ECLI:NL:RBZWB:2024:895
Rechtbank Zeeland-West-Brabant
- Bodemzaak
- K. Karsten-Badal
- Rechtspraak.nl
Vordering tot voortzetting van huur na beëindiging relatie
In deze zaak hebben partijen, die samenwoonden in een huurwoning, hun relatie beëindigd en zijn zij in geschil geraakt over de voortzetting van de huur. Beide partijen hebben de kantonrechter verzocht om te bepalen dat de huur door één van hen alleen kan worden voortgezet.

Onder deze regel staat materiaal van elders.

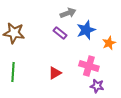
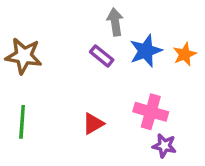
gray arrow: (68, 13) -> (115, 22), turned -77
orange star: (109, 43) -> (185, 54), moved

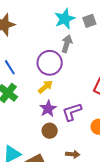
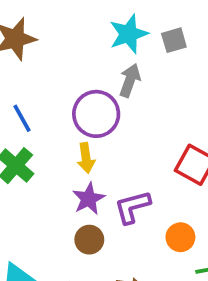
yellow arrow: (45, 87) -> (86, 158), turned 119

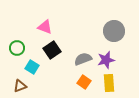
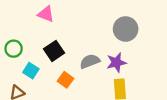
pink triangle: (45, 27) -> (46, 14), moved
orange square: (84, 82) -> (66, 80), moved

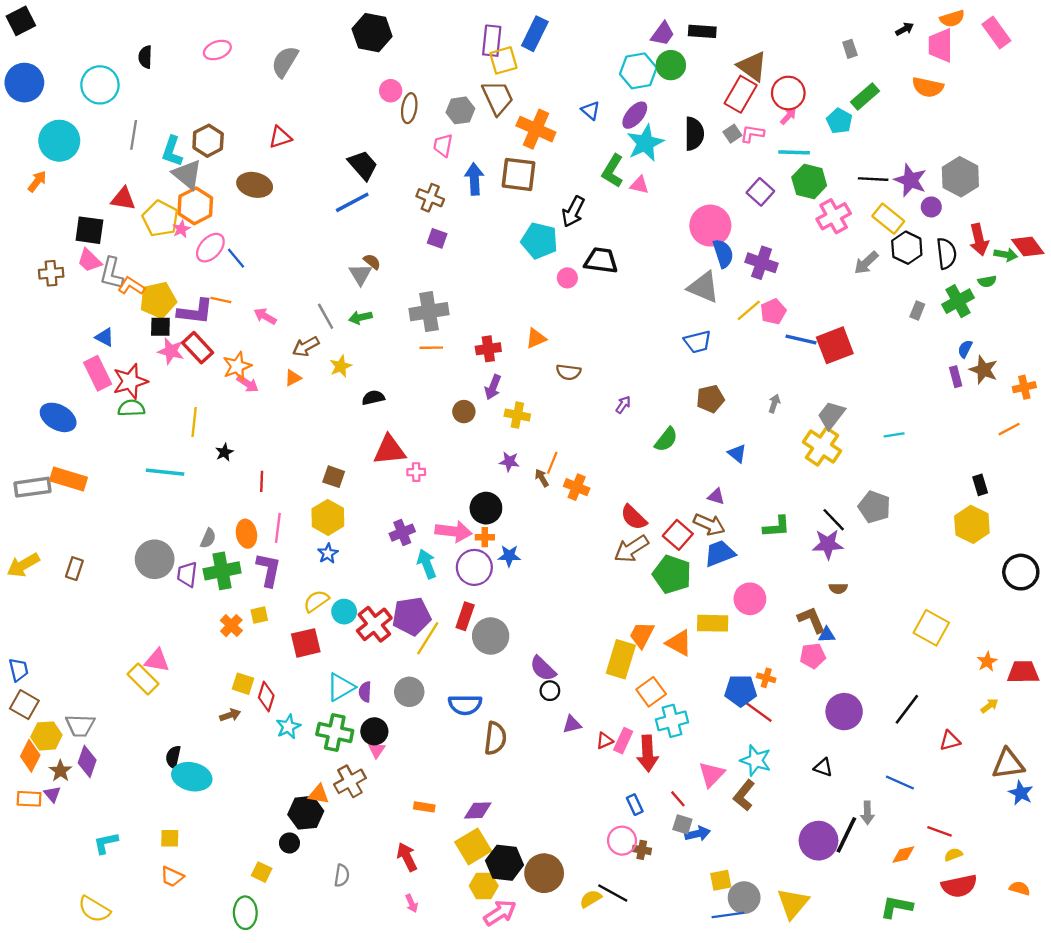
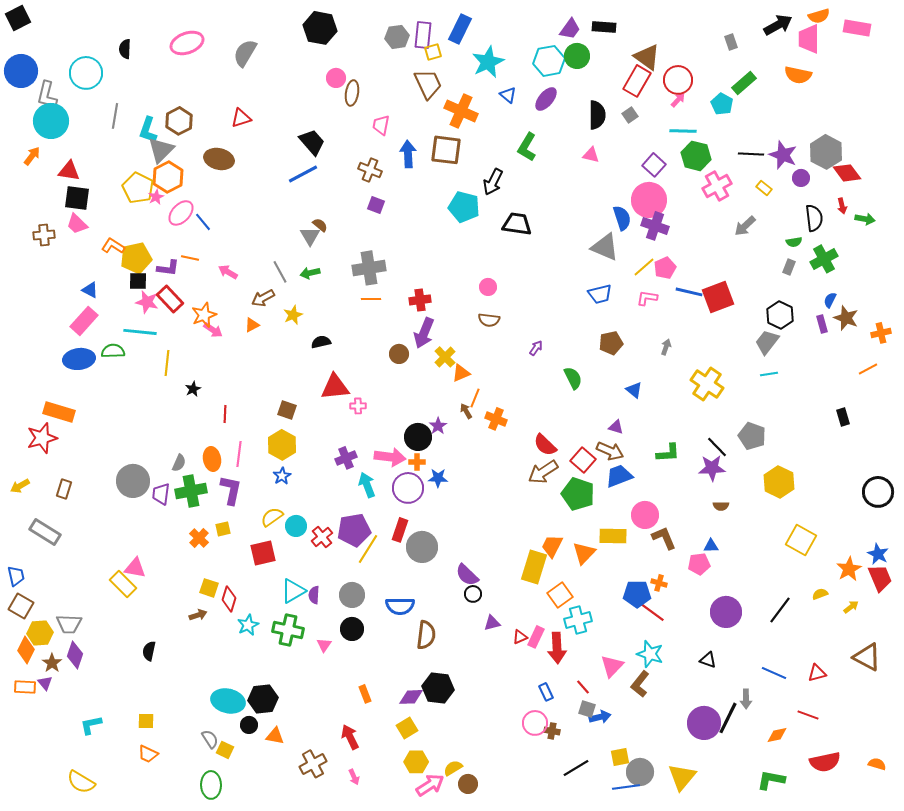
black arrow: (905, 29) -> (778, 25), size x1.8
pink rectangle: (996, 33) -> (857, 28), turned -44
pink ellipse: (217, 50) -> (187, 43), size x1.4
yellow square: (503, 60) -> (433, 52), size x0.7
gray hexagon: (460, 110) -> (397, 37), moved
pink L-shape: (752, 134) -> (647, 298), moved
cyan star: (645, 143) -> (488, 62), moved
gray triangle: (187, 174) -> (161, 150), turned 36
pink triangle: (639, 185) -> (591, 155), moved
red triangle: (123, 199) -> (69, 171), moved
yellow rectangle: (888, 219) -> (764, 188), size x0.6
pink circle: (710, 226) -> (649, 200), moved
red arrow: (979, 240) -> (842, 206), size x0.6
red diamond: (1028, 246) -> (847, 173), moved
black hexagon: (907, 248) -> (780, 315), moved
gray L-shape: (112, 273) -> (47, 95), moved
pink circle: (567, 278) -> (488, 287), moved
green semicircle: (987, 281) -> (794, 242), moved
purple L-shape: (195, 312) -> (168, 268), size x0.7
orange triangle: (536, 338) -> (461, 373), moved
pink rectangle: (98, 373) -> (84, 321), turned 68
red star: (130, 381) -> (42, 438), moved
purple arrow: (493, 387) -> (424, 333), size x1.4
yellow cross: (517, 415) -> (445, 357), turned 35
gray trapezoid: (831, 415) -> (767, 342), moved
blue ellipse: (58, 417) -> (79, 359), moved, turned -36
green semicircle: (666, 440) -> (573, 378), turned -65
purple star: (509, 462) -> (438, 426), moved, turned 30
cyan line: (165, 472) -> (140, 332), moved
gray rectangle: (33, 487) -> (45, 532), moved, turned 40
yellow hexagon: (972, 524) -> (779, 482), moved
yellow arrow: (23, 565) -> (20, 486), size x0.7
brown L-shape: (812, 620) -> (664, 538), moved
red cross: (374, 624) -> (322, 537), size x0.7
orange triangle: (679, 643) -> (584, 553), turned 45
orange star: (987, 662) -> (849, 569), size x1.4
red trapezoid: (1023, 672) -> (880, 578), turned 68
black circle: (374, 731) -> (352, 629), moved
red triangle: (950, 741) -> (817, 673), moved
brown triangle: (1008, 764) -> (867, 657), turned 36
cyan ellipse: (192, 777) -> (228, 701), moved
brown cross: (350, 781) -> (313, 764), moved
blue star: (1021, 793) -> (878, 554), moved
orange triangle: (319, 794) -> (275, 736), moved
orange rectangle: (424, 807) -> (365, 694), turned 60
yellow square: (473, 846) -> (407, 728), size x0.7
yellow semicircle: (953, 855) -> (820, 594), moved
black hexagon: (505, 863) -> (438, 688), moved
brown circle: (544, 873) -> (468, 784), moved, size x0.6
gray semicircle: (342, 876) -> (210, 739), moved, turned -42
black line: (613, 893) -> (576, 768), moved, turned -60
yellow semicircle: (591, 899) -> (453, 768), moved

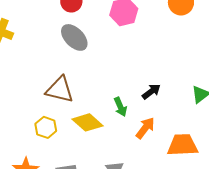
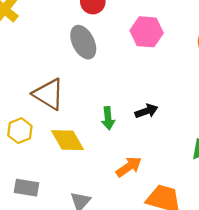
black arrow: (151, 92) -> (146, 111), moved
green arrow: (120, 107) -> (108, 118), moved

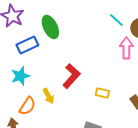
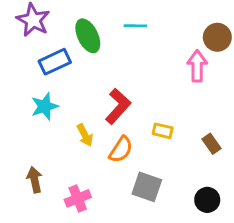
cyan line: (116, 20) -> (135, 26), moved, turned -42
orange semicircle: (27, 106) -> (121, 150), moved

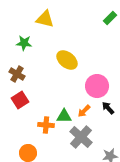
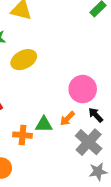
yellow ellipse: (67, 60) -> (24, 60), moved, turned -65
gray cross: (81, 137) -> (89, 142), moved

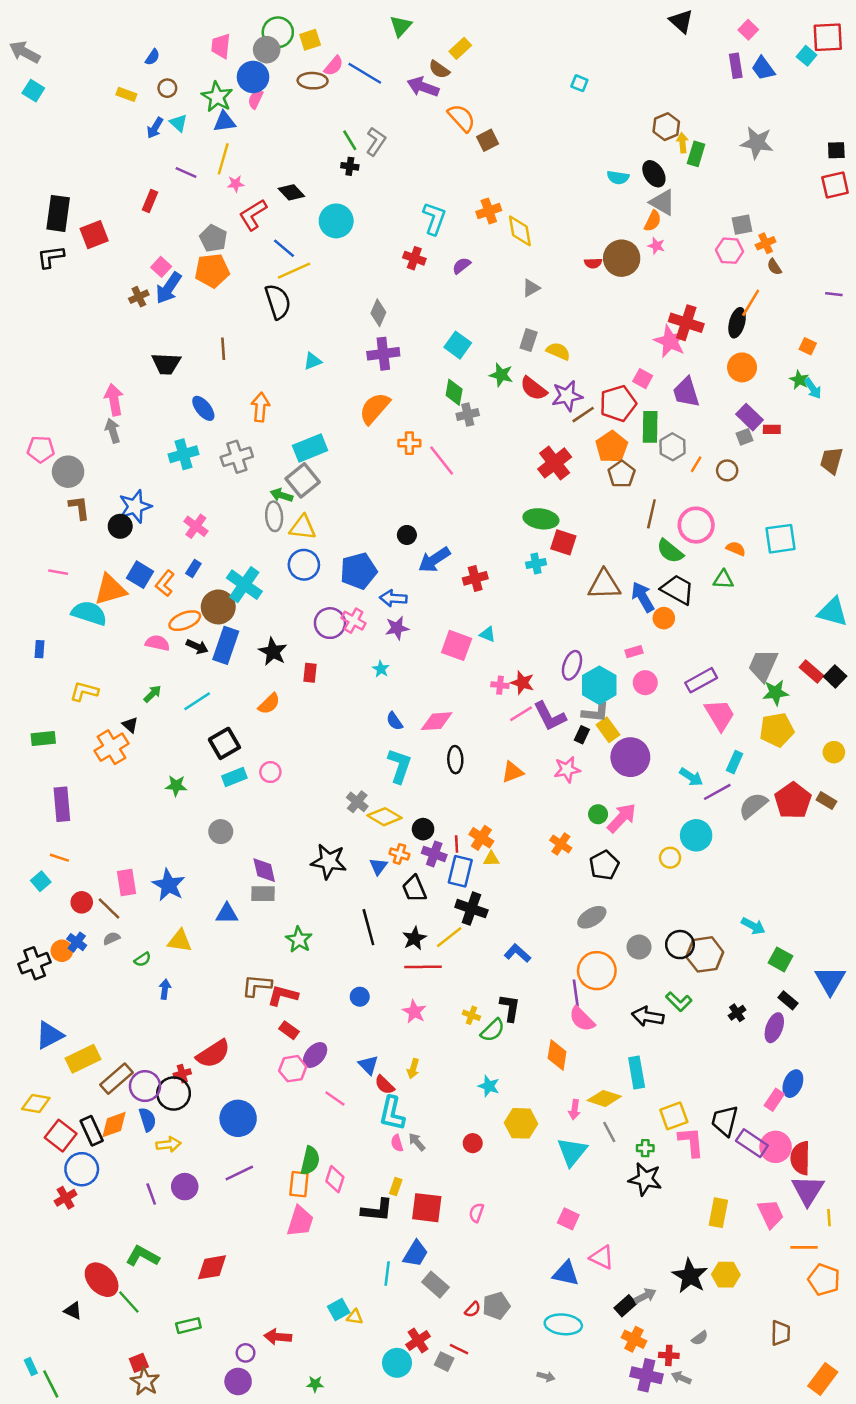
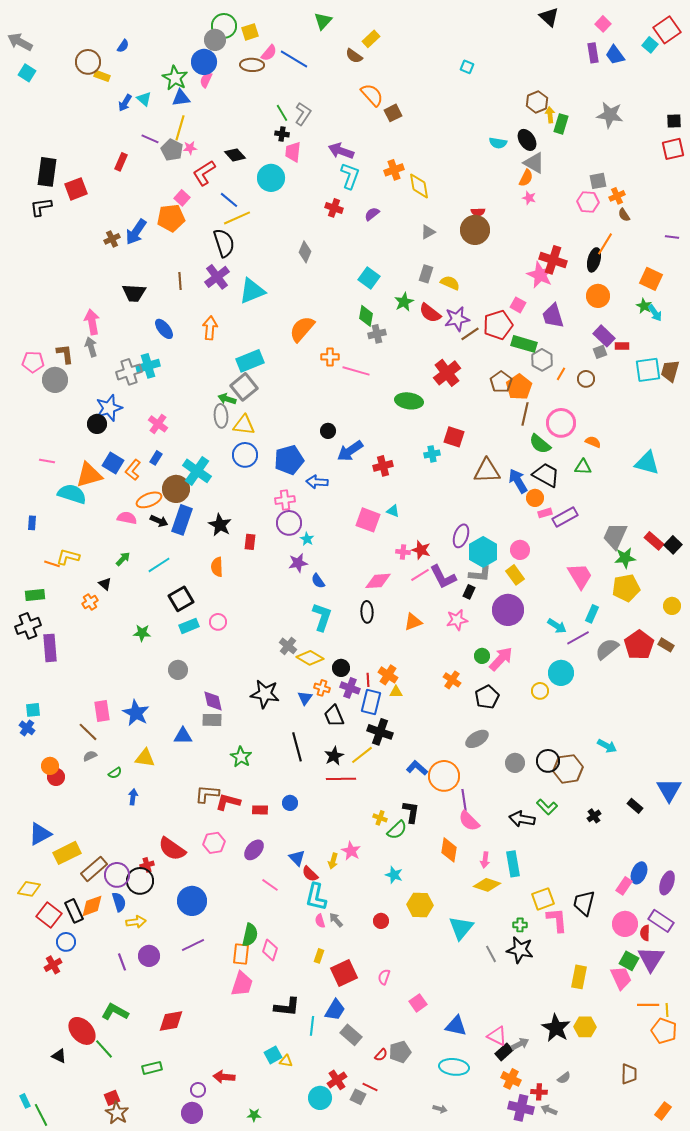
red square: (828, 37) -> (667, 30), turned -32
pink trapezoid: (221, 46) -> (293, 152), moved
purple arrow: (423, 87) -> (341, 151), moved
brown circle: (167, 88) -> (88, 62), moved, size x1.6
gray pentagon: (213, 238) -> (172, 150), moved
brown circle: (622, 258) -> (475, 230), moved
pink square: (161, 267) -> (182, 198), moved
orange square: (808, 346) -> (651, 279), size x1.6
purple cross: (383, 354) -> (217, 277), moved, turned -30
cyan triangle: (313, 361) -> (252, 291), size x1.8
green star: (501, 375) -> (404, 302), turned 30
green rectangle: (650, 427) -> (524, 344), turned -75
orange pentagon: (612, 447) -> (519, 387), moved
gray cross: (237, 457) -> (129, 372), moved
pink line: (442, 460) -> (356, 371), turned -36
brown L-shape: (79, 508) -> (65, 354), moved
green ellipse: (541, 519) -> (409, 401), moved
cyan square: (781, 539) -> (648, 370), moved
cyan triangle: (833, 612) -> (647, 463), moved
pink cross: (354, 621) -> (285, 500), turned -36
purple circle: (330, 623) -> (289, 523), moved
purple star: (397, 628) -> (298, 563), moved
pink rectangle: (634, 652) -> (545, 513), moved
purple rectangle: (701, 680) -> (565, 517), moved
orange semicircle: (269, 704) -> (217, 567), turned 132
pink diamond: (437, 721) -> (378, 581), moved
yellow rectangle: (608, 730) -> (515, 575), moved
orange cross: (111, 747) -> (90, 602), size x0.6
orange line: (59, 858) -> (52, 564), moved
cyan square: (41, 881) -> (33, 710), turned 35
red circle: (82, 902) -> (56, 777), moved
blue cross: (77, 942) -> (27, 728), moved
green square: (781, 959) -> (629, 961), moved
black cross: (35, 963) -> (28, 626), moved
orange circle: (597, 971) -> (444, 776), moved
pink star: (414, 1012) -> (351, 851), moved
purple ellipse: (774, 1028) -> (667, 883), moved
red rectangle: (289, 1030) -> (260, 810), moved, turned -35
red semicircle: (213, 1054) -> (172, 849), turned 68
pink hexagon: (293, 1069) -> (214, 843), moved
pink arrow: (574, 1110) -> (485, 860), moved
gray line: (609, 1132) -> (491, 954), moved
purple rectangle: (752, 1143) -> (661, 921), moved
red semicircle: (800, 1158) -> (645, 933), size x0.6
blue circle: (82, 1169) -> (66, 942), size x0.7
red square: (427, 1208) -> (344, 973), turned -32
black L-shape: (377, 1210) -> (287, 1007), moved
yellow line: (829, 1218) -> (667, 1010), moved
pink square: (568, 1219) -> (418, 1003), moved, turned 30
pink triangle: (602, 1257) -> (497, 1036), moved
orange rectangle: (823, 1379) -> (663, 1111), size x0.7

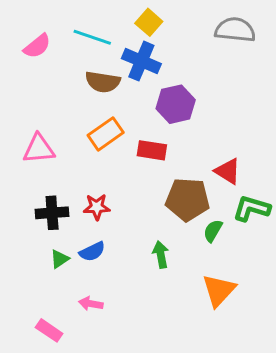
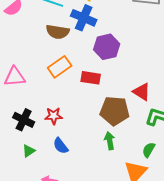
black cross: (52, 213) -> (24, 120), turned 30
green semicircle: (213, 231) -> (149, 150), moved
blue semicircle: (92, 252) -> (61, 146), moved, turned 78
green arrow: (161, 255) -> (110, 141), moved

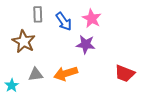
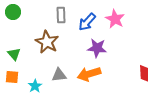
blue arrow: (64, 21) -> (87, 22), turned 78
purple star: (86, 44) -> (97, 48), moved

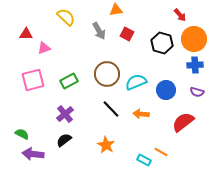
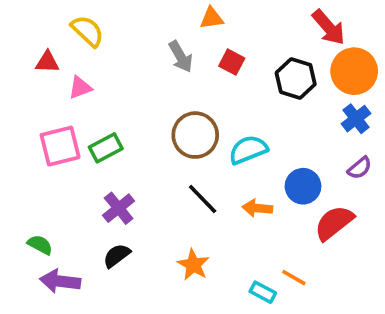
red arrow: (180, 15) -> (329, 27), size x1.5
yellow semicircle: (66, 17) -> (87, 31), moved
blue cross: (195, 65) -> (356, 119), turned -35
green rectangle: (69, 81) -> (106, 148), moved
blue circle: (166, 90) -> (303, 186), moved
purple semicircle: (197, 92) -> (360, 168), turned -56

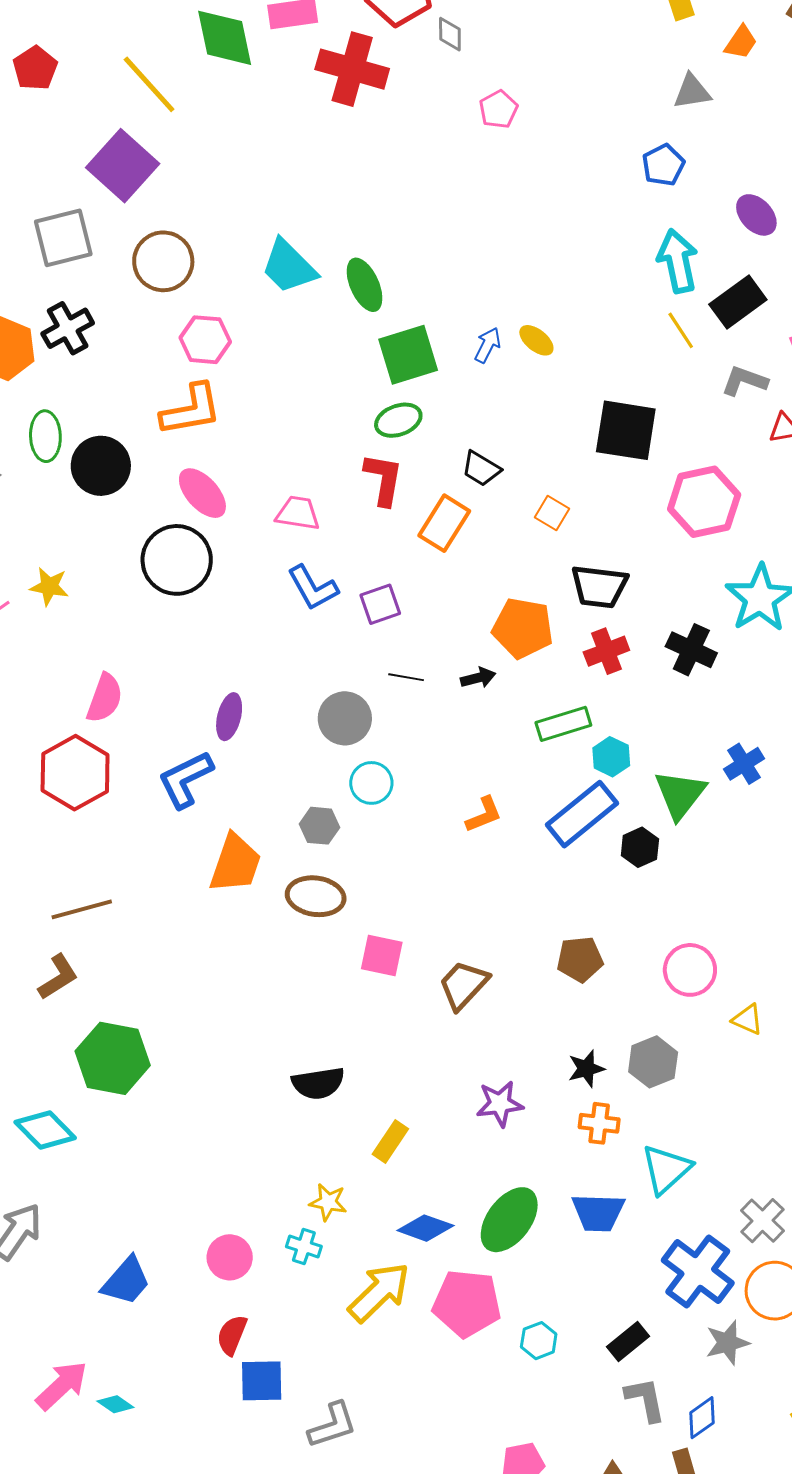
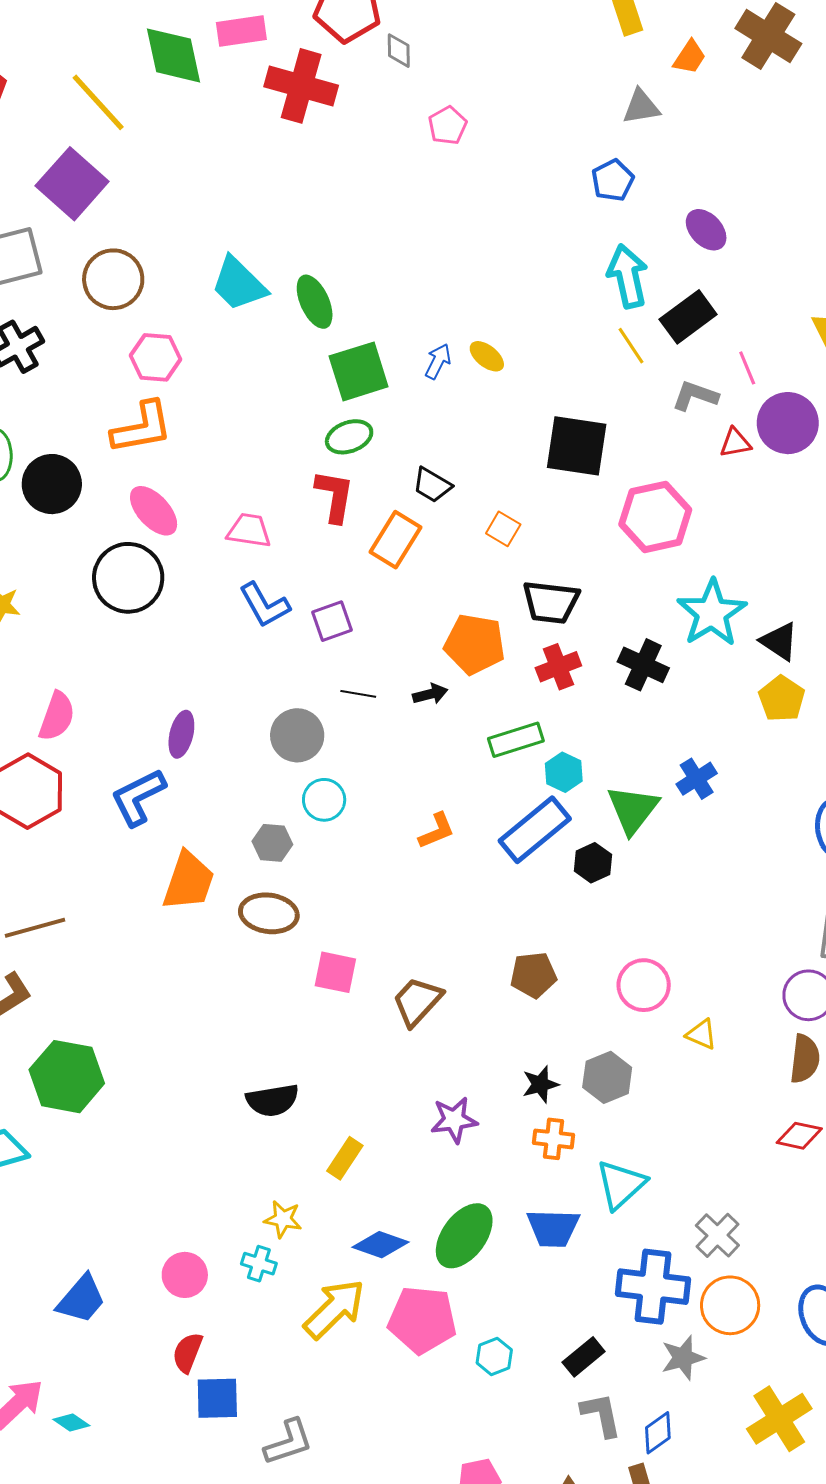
blue cross: (698, 1272) -> (653, 1287), turned -30

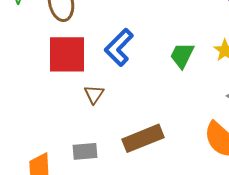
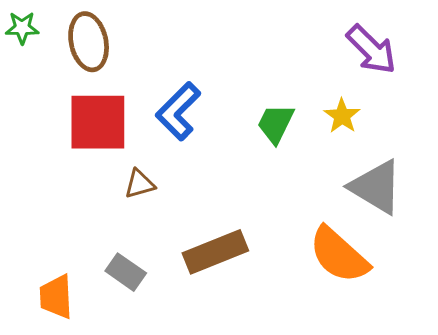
brown triangle: (94, 94) -> (140, 184), turned 40
gray rectangle: (85, 151) -> (126, 272), turned 40

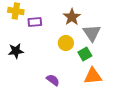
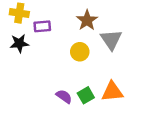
black star: (16, 51) -> (19, 43), moved
green square: (85, 54) -> (86, 95), moved

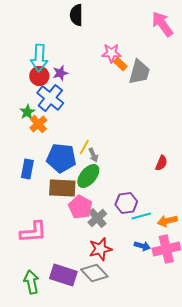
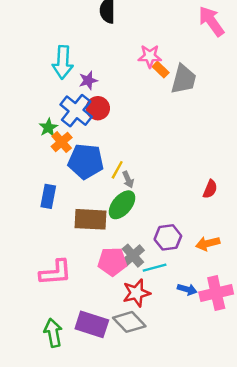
red circle: (39, 76) -> (98, 108), moved
blue pentagon: (61, 158) -> (86, 161), moved
pink pentagon: (80, 207) -> (112, 262), moved, turned -30
cyan line: (141, 216) -> (155, 268), moved
orange arrow: (167, 221) -> (208, 243), moved

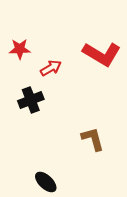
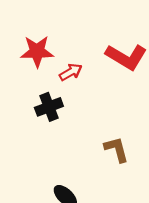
red star: (20, 49) -> (37, 51), size x1.4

Voorafgaand aan de mondelinge behandeling hebben partijen overeenstemming bereikt, waarbij is afgesproken dat de gedaagde de huur alleen zal voortzetten. De kantonrechter heeft op 14 februari 2024 uitspraak gedaan in deze bodemzaak, waarbij de vordering van de eiseres in conventie is afgewezen en de vordering van de gedaagde in reconventie is toegewezen. De kantonrechter heeft bepaald dat de gedaagde met ingang van de datum van het vonnis alleen de huur van de woning mag voortzetten, met uitsluiting van de eiseres in reconventie. Tevens zijn de proceskosten tussen partijen gecompenseerd, zodat iedere partij de eigen kosten draagt. Het vonnis is uitvoerbaar bij voorraad.